[ENTRIES SHOWN — start]
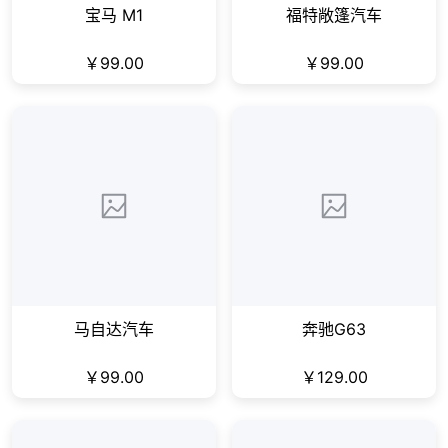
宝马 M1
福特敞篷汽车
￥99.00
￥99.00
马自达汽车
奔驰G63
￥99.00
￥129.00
[ENTRIES SHOWN — finish]
[ENTRIES SHOWN — start]
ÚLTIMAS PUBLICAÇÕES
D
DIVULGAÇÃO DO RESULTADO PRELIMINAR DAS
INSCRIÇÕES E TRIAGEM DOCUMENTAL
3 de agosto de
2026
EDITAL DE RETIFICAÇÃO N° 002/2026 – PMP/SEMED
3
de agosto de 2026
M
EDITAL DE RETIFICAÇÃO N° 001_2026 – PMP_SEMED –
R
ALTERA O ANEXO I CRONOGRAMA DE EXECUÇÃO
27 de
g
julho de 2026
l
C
[ENTRIES SHOWN — finish]
[ENTRIES SHOWN — start]
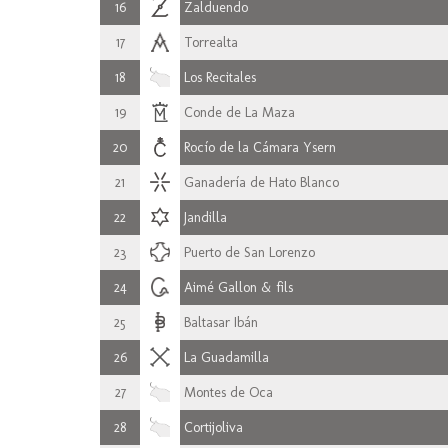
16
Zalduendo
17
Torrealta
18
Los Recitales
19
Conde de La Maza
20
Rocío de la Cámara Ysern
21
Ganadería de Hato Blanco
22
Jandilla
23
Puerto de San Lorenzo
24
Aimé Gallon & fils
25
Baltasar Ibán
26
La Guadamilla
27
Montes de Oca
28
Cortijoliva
[ENTRIES SHOWN — finish]
** EXERCISE GOAL **
The required output is each line of the entries that contains the word "EDITAL".

** ANSWER AREA **
EDITAL DE RETIFICAÇÃO N° 002/2026 – PMP/SEMED
EDITAL DE RETIFICAÇÃO N° 001_2026 – PMP_SEMED –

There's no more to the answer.